There is an urgent need to improve the standard of care while children are in detention to make the experience of value to them so that they may see the error of their ways. That does not mean enjoyable.
The discipline they need to make their way in society must be foremost in their learning.
Above all else, understand the Bail Laws are not talking about a sentence where the child must stand to account for their misdeeds, but Remand, is a process to ensure they attend Court for their hearing and lose the right to bail because of their continued offending creating the need to protect the community.
It was also reported that for
“Jacinta Allan, Police Minister Anthony Carbines, Attorney-General Sonya Kilkenny, Department of Justice Secretary Kate Houghton and a dozen or so ministerial and departmental advisers, it was a long weekend of a very different kind.
All day Saturday, Sunday, Labour Day Monday and right up until midday on Tuesday when Cabinet was due to meet to consider proposed changes to Victoria’s bail laws, this working group was sweating over the final shape and details of the reforms”.
The Ministers could have saved the sweat by getting a new lot of advisers, as this current lot were not helpful.
It was also reported that,
“A current Senate inquiry into youth justice cites Victoria as an exemplar jurisdiction because it incarcerates children at a lower rate than any other state in Australia. The inquiry heard evidence that on any given night, there were on average 88 children in detention in Victoria, compared to 240 in NSW and 317 in Queensland”. – The Age
This is the problem exposed. Not only is it a fallacy to assume that there is less of a crime problem in Victoria, we know there is not; however, a more useful statistic would be the number of children on remand and their recidivism rate after their legal matters are resolved.
It would be helpful to know how effectively we manage these youths and provide the opportunity to improve the process dramatically. The current regimes are failing, encouraging the judiciary not to use the process, an easy out.
This is either plain old, everyday incompetent groupthink, or worse, telling the government what they think they want to hear.
Either way, if this is the quality of the advice the government relies on, then no wonder where we are where we are with Youth Crime.
Each of these people or organisations identified should hang their collective heads in shame for getting our miscreant youth where they are.
Unfortunately, until some accountability for performance is introduced to this process, nothing will change – contributors and decision-makers are never responsible for the outcomes they promulgate.
An interesting exercise for readers would be to measure the blades on the bread and other kitchen knives in their kitchens.

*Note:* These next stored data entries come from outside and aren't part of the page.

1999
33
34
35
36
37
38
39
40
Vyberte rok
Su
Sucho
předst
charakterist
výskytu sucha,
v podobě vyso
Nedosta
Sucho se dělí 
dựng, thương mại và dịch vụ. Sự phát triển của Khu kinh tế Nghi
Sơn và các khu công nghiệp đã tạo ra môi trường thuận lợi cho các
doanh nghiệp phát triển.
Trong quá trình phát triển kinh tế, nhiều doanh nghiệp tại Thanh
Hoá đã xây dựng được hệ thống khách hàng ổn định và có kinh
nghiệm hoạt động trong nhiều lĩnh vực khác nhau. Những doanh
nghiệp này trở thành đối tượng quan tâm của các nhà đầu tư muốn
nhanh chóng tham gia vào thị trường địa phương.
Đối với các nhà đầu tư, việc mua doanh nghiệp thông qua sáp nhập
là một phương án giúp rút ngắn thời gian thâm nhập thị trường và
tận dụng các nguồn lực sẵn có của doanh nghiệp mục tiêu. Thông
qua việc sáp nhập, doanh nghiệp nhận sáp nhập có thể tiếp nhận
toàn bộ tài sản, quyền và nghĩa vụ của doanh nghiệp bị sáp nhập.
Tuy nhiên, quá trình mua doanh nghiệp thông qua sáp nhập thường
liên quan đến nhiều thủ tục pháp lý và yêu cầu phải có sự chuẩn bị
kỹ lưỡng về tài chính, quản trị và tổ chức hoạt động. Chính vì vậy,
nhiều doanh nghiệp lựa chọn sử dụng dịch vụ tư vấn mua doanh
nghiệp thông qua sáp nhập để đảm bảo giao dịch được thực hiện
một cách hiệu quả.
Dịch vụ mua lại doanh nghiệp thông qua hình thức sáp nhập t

I would guess that most would have at least two or three ‘stay-sharp’ and other common brands as well as expensive butcher’s knives, which have blades longer than 20cm.
Now that fishermen, campers, hikers, fossickers, bushwalkers and the town/bush blocky with a few patches of weeds are likely to be excluded from possessing/using machetes, are we to assume that when the criminals resort to carrying hatchets and axes that the law abiding public will have to get a license to chop kindling for their open fire so that they can own an axe once they are banned?

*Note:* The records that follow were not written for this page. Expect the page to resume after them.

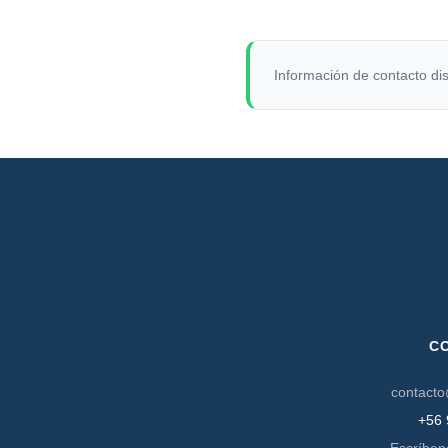
Información de contacto dis
C
contacto
+56 
Escríben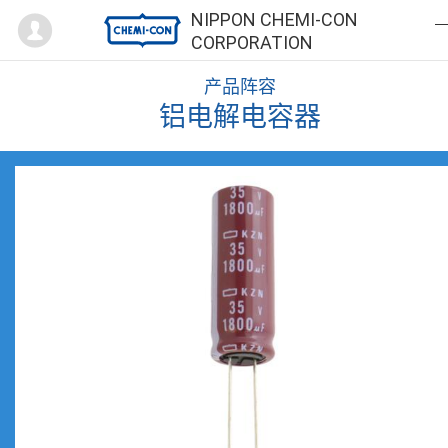
Mypage
NIPPON CHEMI-CON
CORPORATION
产品阵容
铝电解电容器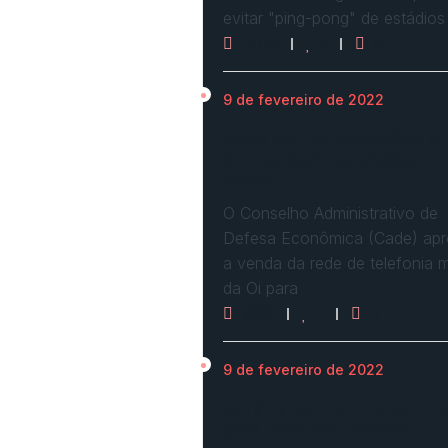
evitar "ping-pong" de estádios
3073
0
0
9 de fevereiro de 2022
Cade define condições e
aprova com restrições
venda…
O Conselho Administrativo de
Defesa Econômica (Cade) ap
a venda da rede de telefonia 
da Oi para
2961
0
0
9 de fevereiro de 2022
Ucrânia forma linha de fre
para possível invasão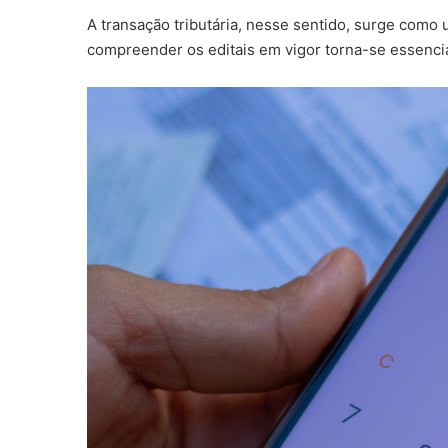
A transação tributária, nesse sentido, surge como
compreender os editais em vigor torna-se essenci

What about sharp edged short spade/picks, or hammers? Or maybe long bladed screwdrivers?
You’re right it is either the quality of advice that the government is relying on that needs to be examined or the decision makers are not listening?

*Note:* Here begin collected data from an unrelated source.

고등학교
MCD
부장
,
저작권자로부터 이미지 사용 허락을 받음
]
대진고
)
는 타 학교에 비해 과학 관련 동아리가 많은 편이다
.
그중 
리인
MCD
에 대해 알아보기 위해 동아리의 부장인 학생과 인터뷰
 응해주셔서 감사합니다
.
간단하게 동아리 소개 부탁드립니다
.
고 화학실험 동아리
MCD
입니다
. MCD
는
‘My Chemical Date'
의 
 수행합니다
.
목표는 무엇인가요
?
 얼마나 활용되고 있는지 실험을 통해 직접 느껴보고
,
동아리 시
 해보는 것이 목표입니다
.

I can only shake my head, again, at the stupidity of the bail laws. In all sense how cannot previous offences and record NOT be considered when repeat offenders are brought to court? Irrespective of age, these repeat offenders have to be locked up in some form or as we have seen and read, they just go on and commit the same crime time after time. Why does the “law” consider the rights of these criminals before the rights of the community?